Update: Read our Hyundai ix35 review.
Hyundai is a star attraction at this year’s Frankfurt Motor Show with more concepts than I had time to photograph although, this is no concept.
If you ever doubted the future of the Korean based Hyundai automotive brand, take a look inside Hall 6 at the Frankfurt Motor Show and you will get a snapshot of the future of an automotive powerhouse.
No less than three concept vehicles, and one world premiere in their stylish new SUV, the ix35, and what a great looking vehicle this is, a futuristic design for today’s drivers.
The ix-35 is a clean slate project, which replaces the ageing Tuscon, which means almost every system and major component has been designed from the ground up.
Stylistically, I was never a big fan of the Tucson, too awkward looking, I thought, but a popular choice regardless.
But no one in their right mind could say any such thing about the ix-35 design direction, with it’s superb profile, heaps of interior space, larger and more creative storage solutions, as well as class leading fuel economy.
Hyundai’s design gurus call it “fluidic” design language, with sweeping curves and a sports-like stance with the optional 225/55 R18 wheels.
Space inside the ix-35 is further enhanced with a dual-panel panoramic sunroof, which can either tilt or slide completely open.
Although, the overall height has been reduced by 20 millimetres, headroom seems unaffected due to smart cabin design.
This car is a study in ‘attention to detail’. Take the front seats, greater travel in their adjustment means more legroom for taller folks, while the centre console has been enlarged by a full 3.4 litres.

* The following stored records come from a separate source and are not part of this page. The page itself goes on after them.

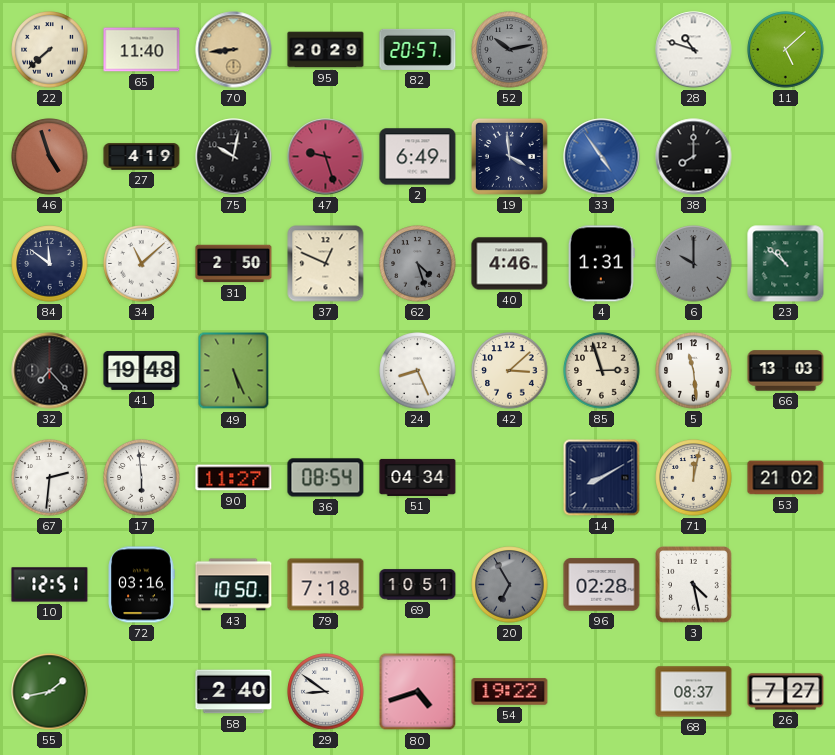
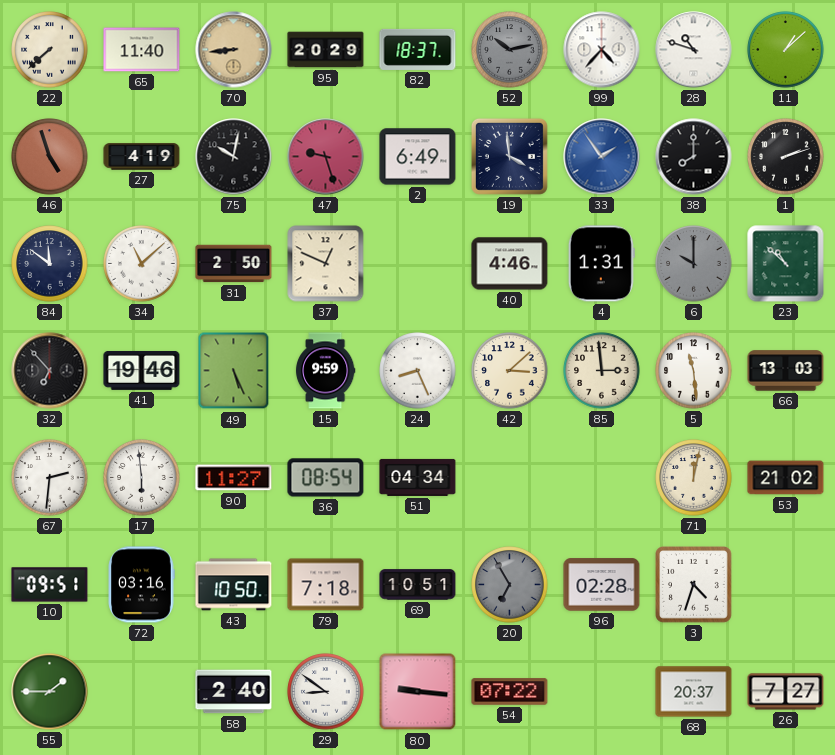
82: 20:57 -> 18:37
99: none -> 4:37
11: 5:08 -> 1:08
33: 4:54 -> 1:54
1: none -> 2:12
62: 4:27 -> none
32: 7:23 -> 6:53
41: 19:48 -> 19:46
15: none -> 9:59
85: 2:57 -> 2:59
14: 8:10 -> none
10: 12:51 -> 09:51
3: 4:28 -> 4:33
55: 1:43 -> 1:45
80: 4:42 -> 9:16
54: 19:22 -> 07:22
68: 08:37 -> 20:37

The armrest is now longer and higher for greater comfort, and there’s more space for your iPod and phone.
Without boring you with specific dimensions, I can tell you first hand that the ix35 doesn’t look like a large SUV, as it appears from the inside.
There are new engines too Hyundai has spent a small fortune developing advanced fuel efficient petrol and diesel powertrains, which may well end up best in class.

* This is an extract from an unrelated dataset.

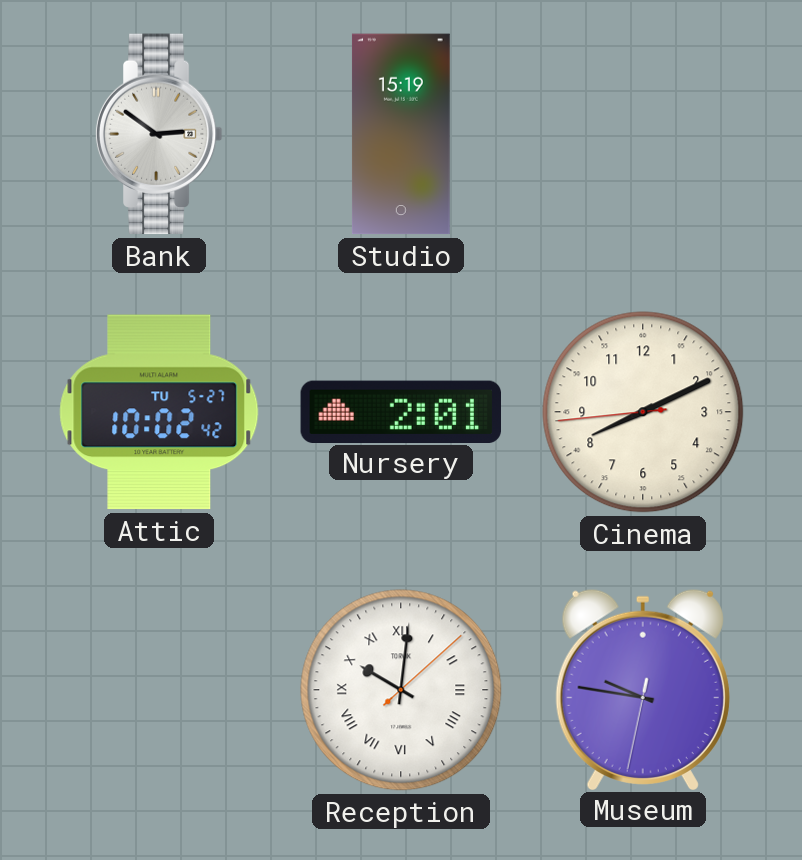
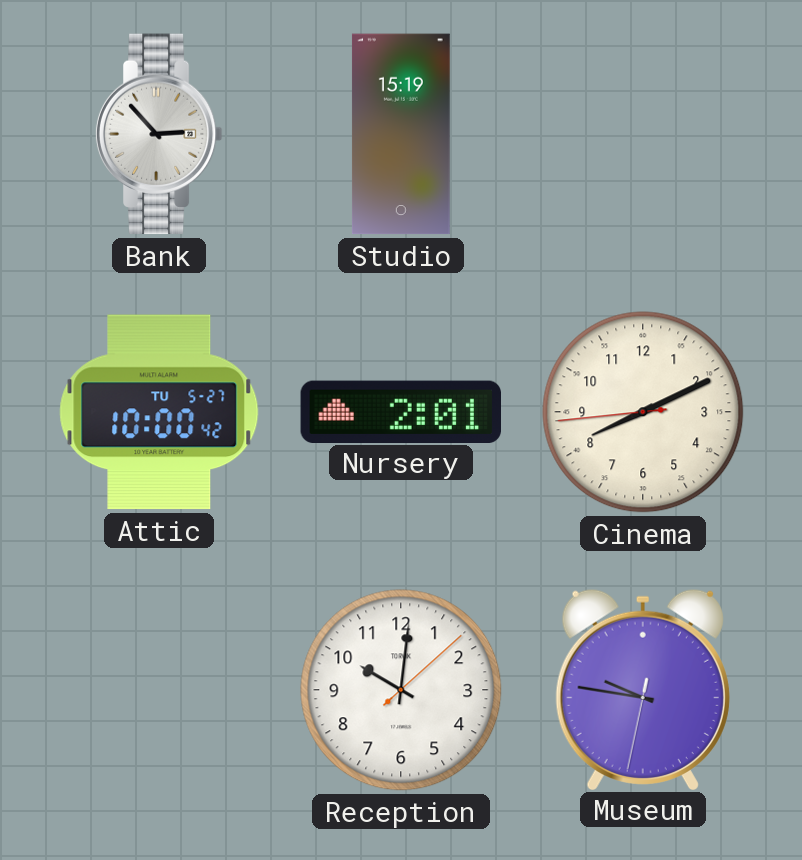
Bank: 2:51 -> 2:53
Attic: 10:02 -> 10:00
Reception numerals: Roman -> Arabic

And it just gets better for prospective Hyundai buyers, with a proprietary six-speed automatic transmission with a shiftronic option for manual shifts.
It’s also lighter, smaller, and more compact than another comparable six- speed transmission on the market today. Your mechanic won’t ever need to check the transmission fluid either, not that there’s dipstick to do so, that’s good for the life of the product.
And if you really want to push the green barrow, lights will flash on an LCD screen when you need to shift gears, if you go with the manual transmission.
The six-speed auto unit uses an “ECO” icon, which is backlit by specific coloured LEDs depending on how heavy you ride the right pedal.
The ix35 should handle well too with a compact multi-link rear suspension set up, while MacPherson struts are employed up front.
No need to worry about safety either, the ix35 has a five-star rating in Euro NCAP for frontal and side impacts.
The body shell has been stiffened by extensive use of ultra-high tensile steel and noise and vibration levels are said to be class leading.
Even the rear luggage area gets additional soundproofing for reduced exhaust sound.
As a peak hour driver in hilly cities such as Sydney, you’ll appreciate both Hillstart Assist and Downhill Brake Control which help to relieve stress in a variety of traffic conditions.
The leather and switchgear which I saw in the display car was top shelf, as I suspect the standard audio unit to be, judging by what my base model i30cw Wagon long term press car is blessed with.
Other features include:
Make no mistake the ix35 will be a hit in whatever market it chooses to enter.
Hyundai Australia confirms that we should see the car here during the first half of 2010, but can’t say whether we will get both the 2WD and 4WD versions. Any version will do, thanks.